What is Gemma 4, and how is it different from previous Gemma models?

Gemma 4 is Google DeepMind's fourth-generation open model family — now fully multimodal, with four sizes that run from a smartphone to a server, all under Apache 2.0.

Google DeepMind released Gemma 4 on April 2, 2026. Unlike the earlier Gemma generations, which were text-only models targeting academic fine-tuning, Gemma 4 is a full multimodal family. The four models — E2B, E4B, 26B A4B, and 31B — handle text, images, audio, and video depending on size. They ship with built-in reasoning modes, context windows reaching 256,000 tokens, native function calling for agent workflows, and multilingual support trained on 140-plus languages.

The "E" prefix on the two smallest models stands for "effective" parameters. Both E2B and E4B use Per-Layer Embeddings (PLE), a technique that gives each decoder layer its own small embedding table. This makes the total parameter count larger on disk than the working compute count during inference, which is why E2B has 2.3 billion effective parameters but 5.1 billion including its embeddings. The result is a model that punches above its inference-time weight — it's efficient on mobile hardware without the accuracy hit that normally comes from aggressive parameter trimming.

The 26B A4B is a Mixture-of-Experts model. MoE means the model contains 128 specialised sub-networks (experts), but only 8 of them activate for any given token during inference. The model has 25.2 billion total parameters, but only 3.8 billion are active at once. It runs at roughly the speed of a 4B dense model while delivering accuracy closer to the full 26B. The dense 31B flagship — 30.7 billion parameters, no sparsity tricks — targets workstations and consumer GPUs where memory isn't the constraint.

What can Gemma 4 actually do?

Gemma 4 handles six capability categories across its four models: reasoning, long-context understanding, image analysis, audio processing, code generation, and agentic function calling.

All four Gemma 4 models include a configurable reasoning mode. Enable it and the model generates internal chain-of-thought before producing its final answer — similar in concept to OpenAI's o-series thinking or Anthropic's extended thinking in Claude.
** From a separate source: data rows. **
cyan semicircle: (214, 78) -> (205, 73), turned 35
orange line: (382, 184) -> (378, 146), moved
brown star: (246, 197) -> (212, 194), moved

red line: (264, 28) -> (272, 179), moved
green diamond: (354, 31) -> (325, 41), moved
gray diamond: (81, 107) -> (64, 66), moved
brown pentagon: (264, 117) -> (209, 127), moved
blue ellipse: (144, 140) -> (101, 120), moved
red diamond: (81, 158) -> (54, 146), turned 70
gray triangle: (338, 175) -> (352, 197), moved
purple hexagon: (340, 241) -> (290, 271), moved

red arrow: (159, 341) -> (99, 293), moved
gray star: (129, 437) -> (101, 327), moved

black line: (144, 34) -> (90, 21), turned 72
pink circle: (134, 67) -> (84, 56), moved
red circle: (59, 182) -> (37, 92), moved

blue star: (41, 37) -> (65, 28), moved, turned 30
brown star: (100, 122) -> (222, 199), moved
The implementation uses a dedicated channel token to separate the reasoning trace from the output, and it can be turned off entirely for latency-sensitive deployments.

On images, all four models handle variable aspect ratios and resolutions through a configurable visual token budget. You can trade image detail for speed — a token budget of 70 processes fast, a budget of 1,120 retains fine-grained OCR-level detail. The vision encoder in the smaller models totals about 150 million parameters; the 31B uses a more capable 550-million-parameter vision encoder. The two larger models — 26B A4B and 31B — do not support audio. If you need speech recognition or speech translation, E2B and E4B are your options. Both support a maximum of 30 seconds of audio input.
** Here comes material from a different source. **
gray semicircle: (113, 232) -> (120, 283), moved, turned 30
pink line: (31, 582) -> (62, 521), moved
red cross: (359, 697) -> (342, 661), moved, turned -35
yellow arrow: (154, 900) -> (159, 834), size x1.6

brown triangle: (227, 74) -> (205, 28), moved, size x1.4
For code, the 31B model achieved a Codeforces ELO of 2,150 and an 80.0% score on LiveCodeBench v6, according to Google DeepMind's published benchmarks. That places it in competitive territory with top frontier models, including closed systems. Native function calling is built in, which means these models can operate as the reasoning core of an automated agent — reading tool outputs, deciding next steps, and driving multi-step workflows without a separate orchestration layer telling them what to do.

Model Effective Params Context Modalities AIME 2026 GPQA Diamond MMLU Pro
Gemma 4 E2B 2.3B (5.1B w/ embeddings) 128K Text, Image, Audio 37.5% 43.4% 60.0%
Gemma 4 E4B 4.5B (8B w/ embeddings) 128K Text, Image, Audio 42.5% 58.6% 69.4%
Gemma 4 26B A4B (MoE) 3.8B active / 25.2B total 256K Text, Image 88.3% 82.3% 82.6%
Gemma 4 31B 30.7B 256K Text, Image 89.2% 84.3% 85.2%

Source: Google DeepMind / HuggingFace model card, April 2 2026. AIME 2026 scores are "no tools" configurations.

How does Gemma 4 benchmark against closed models?

The 31B model's 89.2% on AIME 2026 and 84.3% on GPQA Diamond land it in the same tier as the best closed frontier models, based on publicly available benchmark comparisons.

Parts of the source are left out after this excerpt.